I have a dumb question.
If this is so easy....what on earth is Google spending their money on?
Shouldn’t they just hire you?
IOW, doesn’t the reality that one of the largest computer related companies in the world is still trying to work out the details give you pause?
Isn’t illogical to dismiss my statements about the cost of the electronics - when Google is in actuality using the exact electronics I am describing?
Does it really make sense to claim the technology already exists and for the most part is already installed on cars....when Google have to bolt on 150k more to get it to work as a prototype?
All of these questions are outside the context of my argument. It challenges why we are even having the argument. It makes no sense whatsoever, unless of course, you are smarter than the collective knowledge at Google
Or perhaps it might be a tad bit more complicated than what you make it out to be.

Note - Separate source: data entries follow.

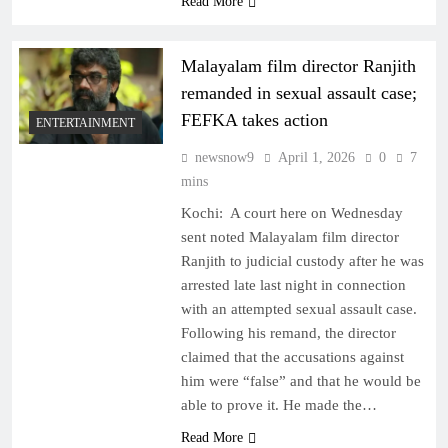
Read More
Malayalam film director Ranjith
remanded in sexual assault case;
FEFKA takes action
ENTERTAINMENT
newsnow9
April 1, 2026
0
7
mins
Kochi: A court here on Wednesday
sent noted Malayalam film director
Ranjith to judicial custody after he was
arrested late last night in connection
with an attempted sexual assault case.
Following his remand, the director
claimed that the accusations against
him were “false” and that he would be
able to prove it. He made the…
Read More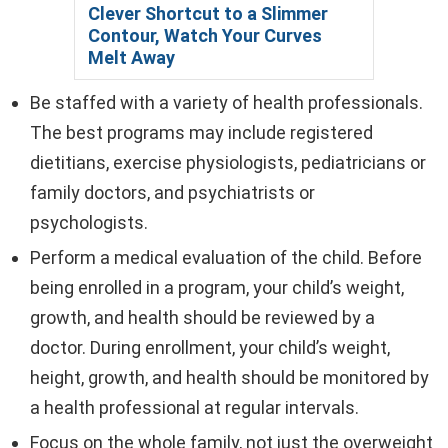
Clever Shortcut to a Slimmer
Contour, Watch Your Curves
Melt Away
Be staffed with a variety of health professionals.
The best programs may include registered
dietitians, exercise physiologists, pediatricians or
family doctors, and psychiatrists or
psychologists.
Perform a medical evaluation of the child. Before
being enrolled in a program, your child’s weight,
growth, and health should be reviewed by a
doctor. During enrollment, your child’s weight,
height, growth, and health should be monitored by
a health professional at regular intervals.
Focus on the whole family, not just the overweight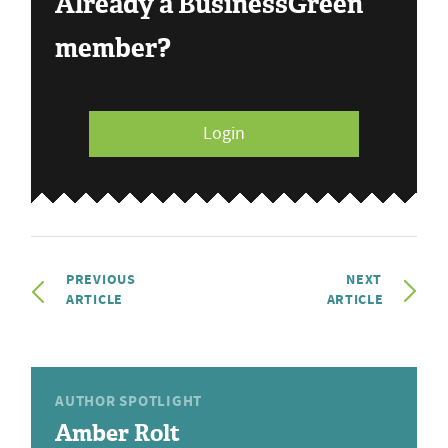
Already a BusinessGreen
member?
Login
PREVIOUS
NEXT
ARTICLE
ARTICLE
AUTHOR SPOTLIGHT
Amber Rolt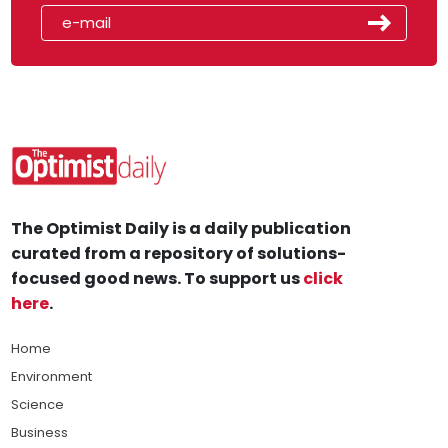
The Optimist Daily is a daily publication
curated from a repository of solutions-
focused good news. To support us
click
here
.
Home
Environment
Science
Business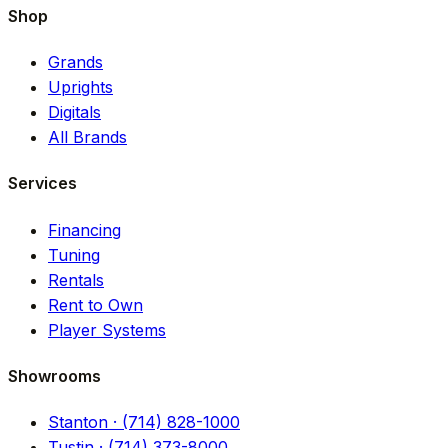
Shop
Grands
Uprights
Digitals
All Brands
Services
Financing
Tuning
Rentals
Rent to Own
Player Systems
Showrooms
Stanton · (714) 828-1000
Tustin · (714) 373-8000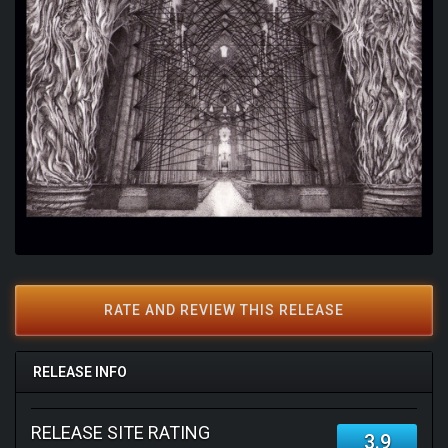
RATE AND REVIEW THIS RELEASE
RELEASE INFO
RELEASE SITE RATING
3.9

Put another way....either Google should hire you....or you are wrong. And if you can’t march up to their headquarters, and bang on their door with a million dollar salary demand, I am right.
Disagree? Point out where my logic falls apart.
I used to think like you. That the whole self driving car thing would require a massive overhaul to our infrastructure, be hugely expensive, and probably would never happen. Then 3 things happened:
1 - GPS
2 - OnStar
3 - self parking
Each of these added a very important piece of the puzzle. With GPS the car gained the ability to know where it is in the world and relate that to a rendition of the world. OnStar gave the car interactive communication with servers allowing that rendition of the world to be updated. And self parking gave cars situational awareness without having to talk to a central server AND the ability to react to stimuli. Those 3 ingredients together are the basis for the self driving car.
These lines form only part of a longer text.